The series (I refer to a series but the main disputes center around the first day’s story on insurer claims conduct; the second day deals with regulatory failings) won recognition in other journalism awards contests as well as high praise from me).

The series’s strength, in my view, is precisely its remorseless assembly of a factual record. It includes testimony from former adjusters (“It’s tough to look at people and know you’re lying”) engineers (“we were working for insurance companies and they wanted certain results”), policyholders (“If they defrauded me, how many more are they going to defraud”), and cases in which juries found insurers had acted in deliberate bad faith. The series makes use of blockbuster discovery material, particularly a sequence of slides prepared by McKinsey & Co. for Allstate Insurance Co. in the early 1990s that characterized claims as a “zero-sum game” and recommended insurers adopt a combative posture toward customers who wanted more than insurers offered.

But where I saw strength, critics saw weakness. They believed the story lacked balance and unfairly used anecdotes, even if true, to tar an entire industry.

Sam Friedman, a Deadline Club member and editor-in-chief of National Underwriter, a trade publication, in an online column called the series a “hatchet job” and asked readers to write to the Deadline Club to deny Bloomberg a prize.

In one of his posts, Friedman said he anticipated being dismissed as an “industry shill” but that he found the piece so one-sided and misleading that even its nomination was a travesty.

In an email to me, Friedman says that if he influenced the club, “so be it.”

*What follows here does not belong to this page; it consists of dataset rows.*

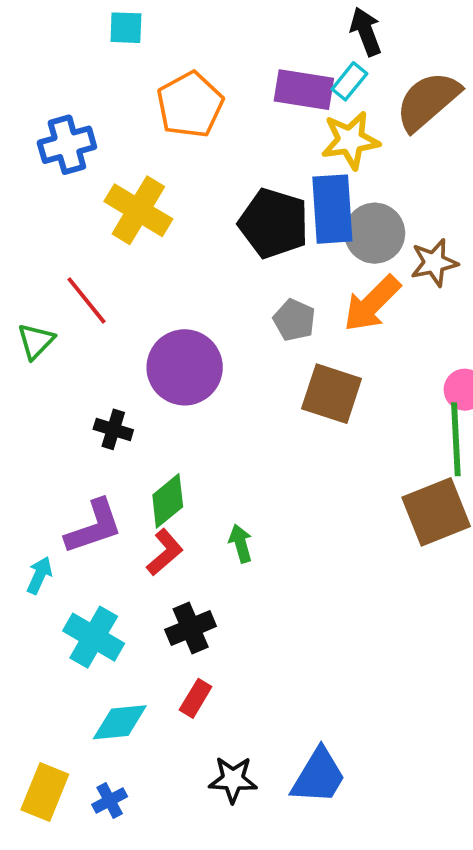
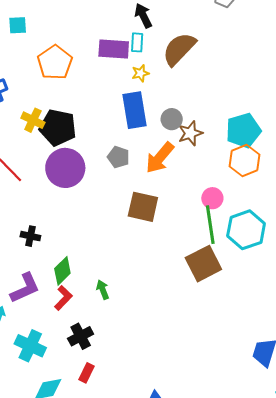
cyan rectangle: (349, 81) -> (137, 42), turned -30
yellow star: (350, 140) -> (140, 73), size x0.6
yellow cross: (138, 210) -> (33, 120), size x0.7
black pentagon: (274, 223) -> (58, 127), moved
gray circle: (375, 233) -> (172, 119), moved, size x0.7
gray pentagon: (294, 320) -> (118, 157), moved
purple circle: (185, 367) -> (65, 168), moved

This particular article, “The Insurance Hoax,” was a hatchet job, plain and simple. Not only did it have numerous factual errors, but the publication did not grant industry representatives a fair opportunity to refute the central assertions in the article, nor did they publish any corrections or even a letter offering the other side, to my knowledge.

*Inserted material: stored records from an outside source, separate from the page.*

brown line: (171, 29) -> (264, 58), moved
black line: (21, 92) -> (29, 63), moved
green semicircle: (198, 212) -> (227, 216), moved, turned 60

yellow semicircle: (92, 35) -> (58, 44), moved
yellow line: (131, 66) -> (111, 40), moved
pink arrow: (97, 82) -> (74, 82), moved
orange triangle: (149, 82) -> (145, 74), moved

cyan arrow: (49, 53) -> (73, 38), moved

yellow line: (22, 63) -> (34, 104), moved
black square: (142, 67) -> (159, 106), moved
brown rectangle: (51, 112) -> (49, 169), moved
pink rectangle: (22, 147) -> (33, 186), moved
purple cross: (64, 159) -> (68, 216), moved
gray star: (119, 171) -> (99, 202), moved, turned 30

In addition, the article painted the entire industry with a single brush, which I feel is unfair, considering that the overwhelming majority of Katrina claims were, in fact, paid, and that the industry laid out tens of billions to rebuild these flood-prone areas—often when the cause, wind or flood, was not clear.

He also takes issue with my findings that Bloomberg did not make factual errors:

Wow, so as long as something is “factual,” it is “accurate” in your view, even if taken totally out of context? Two plus two does equal four, but if there are six elements, and one arbitrarily decides to ignore the other two, the story is fine??? Very odd logic, sir.

The fight shifted venues earlier this year when the Deadline Club named “Hoax” as a finalist in four categories, sparking objections from Friedman, Hartwig, and others who pointed to what they saw as the series’s flaws and called on the club to reconsider. The club then wrote Bloomberg.

According to Winkler’s letter, Paradis on May 5 emailed a four-page memo to Bloomberg with nine “allegations of inaccuracy” and said the club’s research “highlighted parts of the article with incorrect, inexplicable or questionable material.” The issue at this point was whether the stories should be disqualified from the contest altogether.

On May 9, Paradis and other club officials reviewed the stories in a conference call with Bloomberg editors.

In the end, the club took a middle path: it denied the series an award but left it as a finalist. Paradis declined to discussion how the club made its awards judgments but emphasized that the series was not removed as a finalist.

Still, someone has to settle this “error” question. So, ladies and gentlemen, if I could ask you to kindly step behind CJR’s specially reinforced, lead-lined blast barrier: The Audit is going in.

In his August 2007 letter to Bloomberg Markets’ Henkoff, Hartwig lays out several alleged errors, including one that is indeed a flat mistake: Bloomberg said the storm killed “more than 16,000” people when the figure was closer to 1,600.

Bloomberg agreed and corrected it in the text (though it doesn’t note the correction online).

The rest are actually disagreements, and I’ll handle the closest calls:

Alleged error: Bloomberg said insurers paid out only 55 percent of premiums to policyholders in 2006; Hartwig says the correct number is 65 percent.